#' Generalised Partial‑Least‑Squares **Correlation** (GPLS‑C)
#'
#' `genplsc()` extracts latent **correlation directions** between two data
#' sets \eqn{X\in\mathbb{R}^{n\times p}} and \eqn{Y\in\mathbb{R}^{n\times q}}
#' while respecting *row* and *column* metric constraints
#' \eqn{M_x,\,A_x,\,M_y,\,A_y}.
#' It unifies the “direct cross‑product” formulation and the
#' “row/column‑likeness operator” trick in a single function:
#'
#' \itemize{
#' \item **`dual = FALSE`** – explicitly forms the embedded cross‑product
#' \eqn{C = (\sqrt{M_x}XA_x^{1/2})^\top\,(\sqrt{M_y}Y A_y^{1/2})}
#' and does (partial) SVD on the \eqn{p\times q} matrix.
#' \item **`dual = TRUE`** – avoids the large \eqn{p\times q} object by
#' projecting onto row‑ or column‑space operators (à la *Allen
#' et al., 2014*), chosen automatically or via `force_row_likeness`
#' / `force_col_likeness`.
#' }
#'
#' Unlike `genpls()` from \code{genplsr.R}, which targets a regression setting and
#' extracts latent components that best predict \eqn{Y} from \eqn{X}, `genplsc()`
#' focuses purely on the correlation structure shared between \eqn{X} and \eqn{Y}.
#'
#' For every constraint matrix you may either
#'
#' * give a **fixed rank** (`rank_Mx = 50`) or
#' * leave it `NULL` / `NA` / `0` to let an **adaptive** scheme keep the
#' smallest eigen‑subspace that captures `var_threshold` of its total
#' variance (capped by `max_k`).
#'
#' A truncated SVD is used when `svd_method = "RSpectra"` or `"irlba"` and the
#' package is installed; otherwise base `svd()` is used.
#'
#' @section Returned object:
#' A [`cross_projector`][multivarious::cross_projector] with slots
#'
#' \describe{
#' \item{`vx`, `vy`}{original‑space loadings \eqn{p\times k}, \eqn{q\times k}}
#' \item{`Tx`, `Ty`}{embedded factor scores \eqn{n\times k}}
#' \item{`d_full`}{all singular values (length \eqn{\le k})}
#' }
#' and a class vector `c("genplsc", "cross_projector", "projector")`.
#'
#' @inheritParams build_sqrt_mult
#' @inheritParams build_invsqrt_mult
#'
#' @param X,Y Numeric matrices with identical numbers of rows.

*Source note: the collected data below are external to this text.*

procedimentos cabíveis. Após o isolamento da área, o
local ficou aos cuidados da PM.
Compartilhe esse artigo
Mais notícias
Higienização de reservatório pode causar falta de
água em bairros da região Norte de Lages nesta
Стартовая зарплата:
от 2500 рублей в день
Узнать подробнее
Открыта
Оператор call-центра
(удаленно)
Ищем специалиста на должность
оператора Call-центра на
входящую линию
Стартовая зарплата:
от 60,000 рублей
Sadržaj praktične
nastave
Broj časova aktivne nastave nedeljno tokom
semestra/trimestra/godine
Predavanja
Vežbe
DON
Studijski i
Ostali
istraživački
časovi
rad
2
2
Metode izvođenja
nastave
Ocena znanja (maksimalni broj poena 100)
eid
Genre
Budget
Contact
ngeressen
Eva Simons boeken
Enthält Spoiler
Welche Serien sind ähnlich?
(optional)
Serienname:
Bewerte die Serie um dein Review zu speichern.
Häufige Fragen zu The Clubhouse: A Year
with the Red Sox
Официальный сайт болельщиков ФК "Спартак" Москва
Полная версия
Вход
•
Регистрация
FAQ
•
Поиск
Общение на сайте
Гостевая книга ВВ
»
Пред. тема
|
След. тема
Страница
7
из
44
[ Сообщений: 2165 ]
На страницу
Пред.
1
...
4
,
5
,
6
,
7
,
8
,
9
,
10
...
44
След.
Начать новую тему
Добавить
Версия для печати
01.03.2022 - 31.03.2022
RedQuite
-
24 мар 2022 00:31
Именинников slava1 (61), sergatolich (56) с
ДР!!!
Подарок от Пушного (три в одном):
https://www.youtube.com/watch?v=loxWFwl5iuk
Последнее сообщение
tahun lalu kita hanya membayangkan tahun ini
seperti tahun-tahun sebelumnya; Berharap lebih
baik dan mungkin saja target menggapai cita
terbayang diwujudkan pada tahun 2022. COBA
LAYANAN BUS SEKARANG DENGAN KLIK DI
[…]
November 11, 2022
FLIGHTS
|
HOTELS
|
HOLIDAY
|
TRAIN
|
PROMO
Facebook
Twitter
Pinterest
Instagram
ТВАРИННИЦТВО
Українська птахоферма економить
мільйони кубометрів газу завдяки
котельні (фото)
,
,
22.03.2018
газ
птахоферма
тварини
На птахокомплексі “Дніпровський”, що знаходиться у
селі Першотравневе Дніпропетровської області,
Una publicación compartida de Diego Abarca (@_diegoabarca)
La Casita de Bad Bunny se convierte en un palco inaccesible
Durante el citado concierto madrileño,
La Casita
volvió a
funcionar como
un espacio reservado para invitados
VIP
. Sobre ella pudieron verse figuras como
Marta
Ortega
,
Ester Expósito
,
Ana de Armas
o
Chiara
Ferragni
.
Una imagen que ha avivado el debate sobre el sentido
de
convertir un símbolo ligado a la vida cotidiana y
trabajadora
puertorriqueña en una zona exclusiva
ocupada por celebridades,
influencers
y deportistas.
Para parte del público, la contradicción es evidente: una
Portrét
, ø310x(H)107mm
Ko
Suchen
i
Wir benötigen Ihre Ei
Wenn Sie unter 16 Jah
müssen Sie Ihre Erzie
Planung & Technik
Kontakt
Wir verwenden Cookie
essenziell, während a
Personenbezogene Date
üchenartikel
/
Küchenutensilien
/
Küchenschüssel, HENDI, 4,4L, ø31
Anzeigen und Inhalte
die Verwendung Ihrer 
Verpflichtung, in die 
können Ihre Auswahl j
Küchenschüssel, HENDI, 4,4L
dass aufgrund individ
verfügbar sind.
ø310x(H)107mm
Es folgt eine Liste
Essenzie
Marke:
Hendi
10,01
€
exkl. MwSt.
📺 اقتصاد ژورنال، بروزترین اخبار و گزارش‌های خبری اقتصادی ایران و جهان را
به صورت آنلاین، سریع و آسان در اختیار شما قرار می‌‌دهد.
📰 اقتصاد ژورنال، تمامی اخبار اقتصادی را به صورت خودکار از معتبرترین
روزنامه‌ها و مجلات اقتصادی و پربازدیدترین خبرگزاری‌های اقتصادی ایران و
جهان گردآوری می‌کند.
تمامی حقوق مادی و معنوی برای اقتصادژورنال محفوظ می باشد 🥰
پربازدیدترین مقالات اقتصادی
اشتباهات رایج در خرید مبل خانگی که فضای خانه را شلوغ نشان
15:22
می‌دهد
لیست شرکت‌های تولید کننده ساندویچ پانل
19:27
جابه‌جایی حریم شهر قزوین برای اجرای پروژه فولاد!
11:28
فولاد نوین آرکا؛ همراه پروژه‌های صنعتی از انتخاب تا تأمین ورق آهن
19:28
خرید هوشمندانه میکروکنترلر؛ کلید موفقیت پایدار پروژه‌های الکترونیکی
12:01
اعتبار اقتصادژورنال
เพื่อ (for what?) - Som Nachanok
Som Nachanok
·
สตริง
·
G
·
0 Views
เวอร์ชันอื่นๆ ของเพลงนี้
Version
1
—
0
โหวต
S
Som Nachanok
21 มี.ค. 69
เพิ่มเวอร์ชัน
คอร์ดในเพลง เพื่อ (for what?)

#' @param Mx,Ax,My,Ay Row/column constraint matrices (NULL ⇒ identity).
#' @param ncomp Number of latent factors. If \eqn{\le 0},
#' uses \eqn{\min(p,q)}.
#' @param preproc_x,preproc_y [`multivarious`] preprocessing objects
#' (e.g. `center()`, `standardize()`, `pass()`).
#' @param rank_Mx,rank_Ax,rank_My,rank_Ay
#' Fixed ranks; `NULL`/`NA`/`0` ⇒ adaptive.
#' @param var_threshold Fraction of variance to keep in adaptive mode.
#' @param max_k Hard cap for adaptive sub‑space dimension.
#' @param dual `FALSE` for direct cross‑product; `TRUE` for
#' operator trick.
#' @param force_row_likeness,force_col_likeness
#' Override automatic choice when `dual = TRUE`.
#' @param svd_method `"base"`, `"RSpectra"`, or `"irlba"`.
#' @param tol Numerical tolerance (e.g. tiny eigenvalues).
#' @param verbose Logical; print progress if `TRUE`.
#' @param ... Ignored; added for forward compatibility.
#'
#' @return A [`cross_projector`][multivarious::cross_projector] object of class
#' `c("genplscorr", "cross_projector", "projector")` containing the original
#' space loadings `vx`, `vy`, embedded factor scores `Tx`, `Ty`, and the full
#' set of singular values `d_full`.
#'
#' @references
#' Allen, G. I., Grosenick, L., & Taylor, J. (2014).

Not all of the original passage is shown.